_What you will do:_
Your output should consist of the lines from the first line of the records below through the one with "Afgan Aksa Esans", exactly, minus the pictures.

START Supplied entries

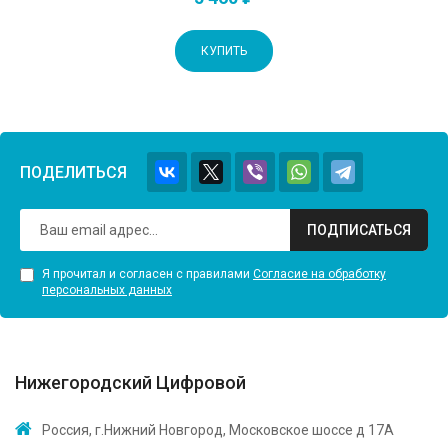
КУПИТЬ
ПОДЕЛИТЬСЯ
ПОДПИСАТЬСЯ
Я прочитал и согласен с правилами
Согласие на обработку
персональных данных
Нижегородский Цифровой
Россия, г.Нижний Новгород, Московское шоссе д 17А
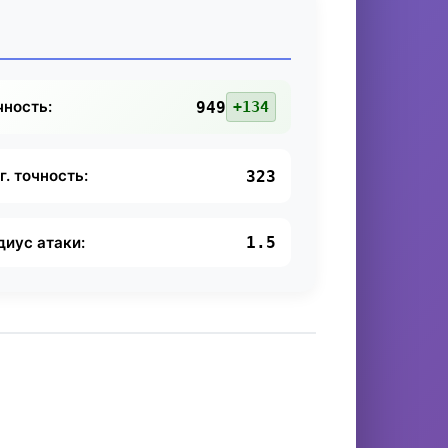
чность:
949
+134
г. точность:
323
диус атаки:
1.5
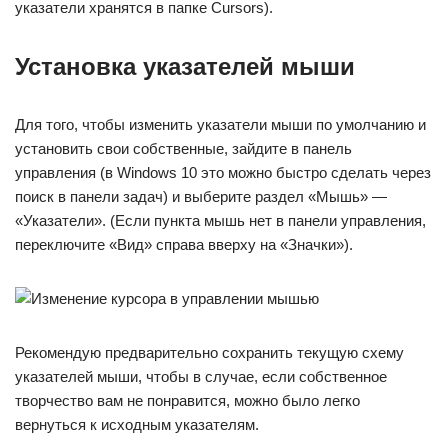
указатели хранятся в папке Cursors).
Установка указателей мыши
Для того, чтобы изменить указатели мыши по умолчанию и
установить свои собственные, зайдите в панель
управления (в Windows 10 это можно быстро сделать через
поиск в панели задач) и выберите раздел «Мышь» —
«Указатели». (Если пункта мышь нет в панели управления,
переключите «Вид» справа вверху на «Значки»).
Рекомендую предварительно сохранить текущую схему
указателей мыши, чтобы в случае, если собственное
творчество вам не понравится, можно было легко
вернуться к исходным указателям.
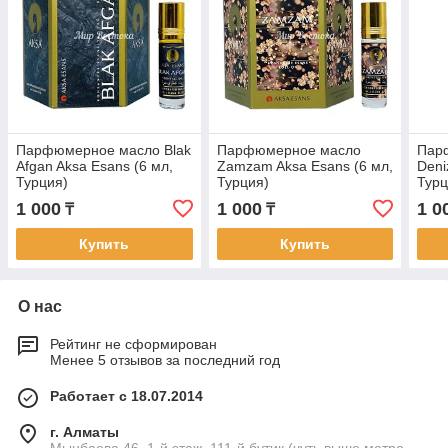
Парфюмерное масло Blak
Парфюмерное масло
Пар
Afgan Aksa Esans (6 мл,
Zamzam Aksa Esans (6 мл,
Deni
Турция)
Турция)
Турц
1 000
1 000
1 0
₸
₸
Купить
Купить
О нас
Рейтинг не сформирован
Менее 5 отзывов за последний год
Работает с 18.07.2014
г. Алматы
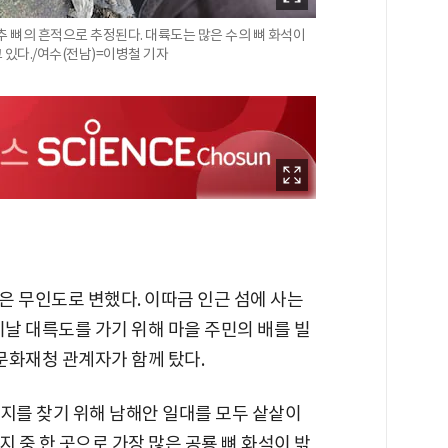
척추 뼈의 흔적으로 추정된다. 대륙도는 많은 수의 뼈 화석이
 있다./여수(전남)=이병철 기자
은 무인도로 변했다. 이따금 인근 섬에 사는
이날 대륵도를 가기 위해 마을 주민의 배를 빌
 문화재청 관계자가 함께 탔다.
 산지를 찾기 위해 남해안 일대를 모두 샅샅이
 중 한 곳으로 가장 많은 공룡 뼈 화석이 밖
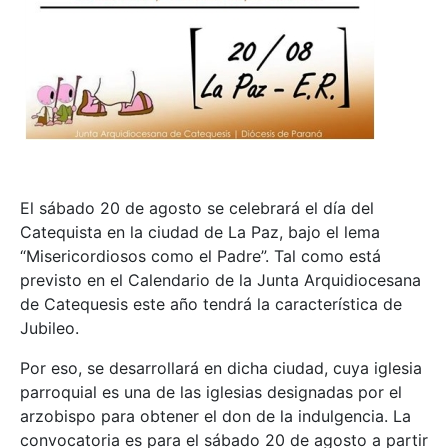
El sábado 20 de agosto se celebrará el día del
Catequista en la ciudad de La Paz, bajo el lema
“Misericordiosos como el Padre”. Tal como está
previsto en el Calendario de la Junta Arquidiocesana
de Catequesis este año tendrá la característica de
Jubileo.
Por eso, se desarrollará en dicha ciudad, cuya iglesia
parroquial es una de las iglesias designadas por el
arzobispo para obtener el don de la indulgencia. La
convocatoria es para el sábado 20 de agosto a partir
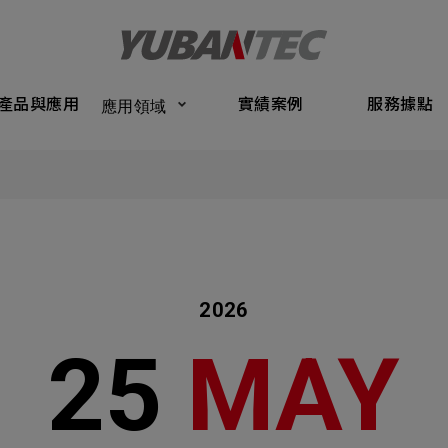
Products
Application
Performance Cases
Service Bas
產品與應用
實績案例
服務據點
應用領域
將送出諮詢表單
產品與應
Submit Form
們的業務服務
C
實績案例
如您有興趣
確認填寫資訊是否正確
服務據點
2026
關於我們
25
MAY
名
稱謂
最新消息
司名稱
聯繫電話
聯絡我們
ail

END Supplied entries

_Final answer:_
КУПИТЬ
ПОДЕЛИТЬСЯ
ПОДПИСАТЬСЯ
Я прочитал и согласен с правилами
Согласие на обработку
персональных данных
Нижегородский Цифровой
Россия, г.Нижний Новгород, Московское шоссе д 17А
чность:
949
+134
г. точность:
323
диус атаки:
1.5
указатели хранятся в папке Cursors).
Установка указателей мыши
Для того, чтобы изменить указатели мыши по умолчанию и
установить свои собственные, зайдите в панель
управления (в Windows 10 это можно быстро сделать через
поиск в панели задач) и выберите раздел «Мышь» —
«Указатели». (Если пункта мышь нет в панели управления,
переключите «Вид» справа вверху на «Значки»).
Рекомендую предварительно сохранить текущую схему
указателей мыши, чтобы в случае, если собственное
творчество вам не понравится, можно было легко
вернуться к исходным указателям.
Парфюмерное масло Blak
Парфюмерное масло
Пар
Afgan Aksa Esans (6 мл,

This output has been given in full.